- Exercise prompt
Answer with a number only, stating how many lines of the records hold the word "Send".

____ Information

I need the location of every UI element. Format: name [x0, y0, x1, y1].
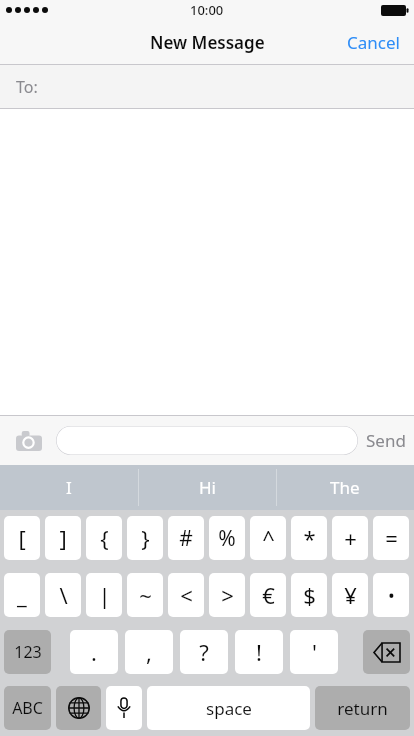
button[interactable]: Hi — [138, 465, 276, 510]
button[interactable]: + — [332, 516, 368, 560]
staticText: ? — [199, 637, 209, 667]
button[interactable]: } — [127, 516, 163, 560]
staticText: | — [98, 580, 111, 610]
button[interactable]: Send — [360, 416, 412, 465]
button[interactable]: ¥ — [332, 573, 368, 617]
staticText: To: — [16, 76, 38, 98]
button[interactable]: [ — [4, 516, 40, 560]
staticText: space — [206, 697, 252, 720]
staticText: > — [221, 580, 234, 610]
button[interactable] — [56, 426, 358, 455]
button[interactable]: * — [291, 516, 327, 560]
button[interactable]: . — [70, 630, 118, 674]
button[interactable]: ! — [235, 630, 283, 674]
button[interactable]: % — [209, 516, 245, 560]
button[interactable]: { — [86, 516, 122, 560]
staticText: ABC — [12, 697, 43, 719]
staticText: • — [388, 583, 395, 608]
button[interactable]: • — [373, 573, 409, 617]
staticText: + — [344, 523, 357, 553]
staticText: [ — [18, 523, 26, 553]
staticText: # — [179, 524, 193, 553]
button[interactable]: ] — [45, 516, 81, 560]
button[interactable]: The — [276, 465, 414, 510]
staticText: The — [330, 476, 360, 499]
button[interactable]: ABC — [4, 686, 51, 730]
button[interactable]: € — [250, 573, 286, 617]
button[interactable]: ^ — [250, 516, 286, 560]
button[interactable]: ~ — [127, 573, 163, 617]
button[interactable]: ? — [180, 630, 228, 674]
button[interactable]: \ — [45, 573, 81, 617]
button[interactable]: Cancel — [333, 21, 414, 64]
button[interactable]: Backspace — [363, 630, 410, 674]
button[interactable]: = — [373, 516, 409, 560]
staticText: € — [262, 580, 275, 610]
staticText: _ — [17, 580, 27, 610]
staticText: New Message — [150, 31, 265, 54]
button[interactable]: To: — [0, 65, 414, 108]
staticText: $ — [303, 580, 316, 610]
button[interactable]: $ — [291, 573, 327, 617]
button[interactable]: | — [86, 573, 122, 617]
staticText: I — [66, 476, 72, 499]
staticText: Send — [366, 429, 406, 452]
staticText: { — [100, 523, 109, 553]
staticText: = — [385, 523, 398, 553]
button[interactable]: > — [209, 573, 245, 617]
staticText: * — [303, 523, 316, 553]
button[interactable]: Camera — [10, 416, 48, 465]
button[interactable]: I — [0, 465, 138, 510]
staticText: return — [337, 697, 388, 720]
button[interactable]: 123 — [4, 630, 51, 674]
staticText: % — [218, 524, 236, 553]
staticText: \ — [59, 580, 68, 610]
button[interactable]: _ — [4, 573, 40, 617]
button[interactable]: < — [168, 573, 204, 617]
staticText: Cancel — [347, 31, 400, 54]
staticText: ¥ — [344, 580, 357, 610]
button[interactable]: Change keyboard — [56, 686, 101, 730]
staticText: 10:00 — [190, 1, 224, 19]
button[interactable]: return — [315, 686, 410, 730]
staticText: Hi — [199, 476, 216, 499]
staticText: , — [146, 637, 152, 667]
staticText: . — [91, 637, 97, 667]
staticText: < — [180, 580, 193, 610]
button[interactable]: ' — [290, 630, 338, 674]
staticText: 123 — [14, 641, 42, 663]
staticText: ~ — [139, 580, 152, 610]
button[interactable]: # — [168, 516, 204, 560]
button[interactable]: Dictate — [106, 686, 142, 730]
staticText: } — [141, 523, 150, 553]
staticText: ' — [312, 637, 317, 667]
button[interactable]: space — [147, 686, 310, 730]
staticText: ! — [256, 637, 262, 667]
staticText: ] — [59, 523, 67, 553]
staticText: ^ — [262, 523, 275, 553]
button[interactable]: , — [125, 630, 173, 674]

________

- Task result
2